Dialects in the Classroom


People who come from different places or have different backgrounds might pronounce their words in different ways. They might also use different words for the same thing, and they may structure their sentences differently. All of these differences in speech are linked to their dialect. Everyone speaks a dialect – even those who speak in a way most people would identify as standard. Like your fingerprint, your dialect is personal.  It reflects the combination of influences on your personal identity over the course of your life. Things like your hometown, nationality, gender identity, ethnicity, education, and neighborhood may affect the way you speak. In short, your dialect tells your story. For this reason, it is essential to value all forms of speech as representations of individual identity.  Moreover, studies have shown that students respond more positively to instruction when both the language of the classroom and the language of the home and/or wider community are valued and treated with dignity.  Understanding differences will also help you to teach students the sound-grapheme correspondences necessary to become successful readers and to recognize where students may be misunderstanding academic writing (and why they produce the forms they do when they write their own words down).
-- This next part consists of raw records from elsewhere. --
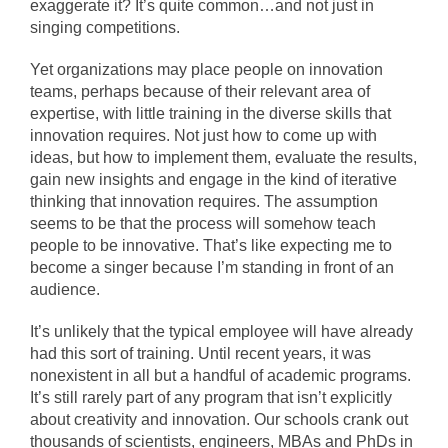
exaggerate it? It’s quite common…and not just in
singing competitions.
Yet organizations may place people on innovation
teams, perhaps because of their relevant area of
expertise, with little training in the diverse skills that
innovation requires. Not just how to come up with
ideas, but how to implement them, evaluate the results,
gain new insights and engage in the kind of iterative
thinking that innovation requires. The assumption
seems to be that the process will somehow teach
people to be innovative. That’s like expecting me to
become a singer because I’m standing in front of an
audience.
It’s unlikely that the typical employee will have already
had this sort of training. Until recent years, it was
nonexistent in all but a handful of academic programs.
It’s still rarely part of any program that isn’t explicitly
about creativity and innovation. Our schools crank out
thousands of scientists, engineers, MBAs and PhDs in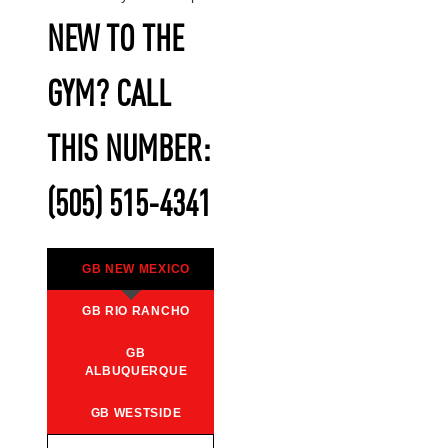
NEW TO THE
GYM? CALL
THIS NUMBER:
(505) 515-4341
GB NEW MEXICO
GB RIO RANCHO
GB
ALBUQUERQUE
GB WESTSIDE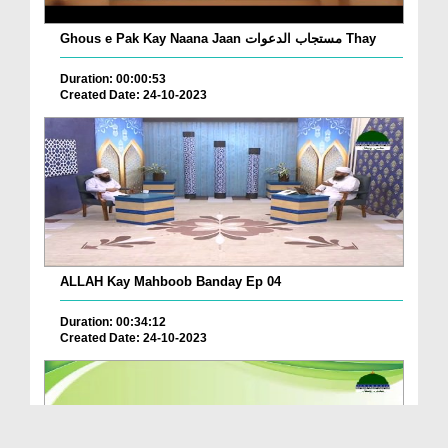
Ghous e Pak Kay Naana Jaan مستجاب الدعوات Thay
Duration: 00:00:53
Created Date: 24-10-2023
ALLAH Kay Mahboob Banday Ep 04
Duration: 00:34:12
Created Date: 24-10-2023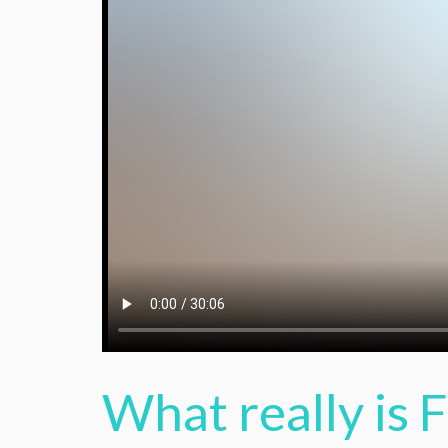
What really is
Nonstandard dialects are often misunderstood to be failed attempts at speaking the standard.  They are consequently often characterized as wrong or bad.  As well briefly outline in module 2, linguists have shown that this is not the case. Dialects develop independently but in tandem, and the features selected as standard are not chosen for some objective superiority – indeed, features seen as nonstandard (and therefore wrong) in one language may be perfectly standard (and therefore correct) in another.  For example, in English we consider the use of multiple negatives in a sentence like I ain’t never done that to be incorrect, but in French, the same construction (je n’ai jamais fait ça) is considered correct.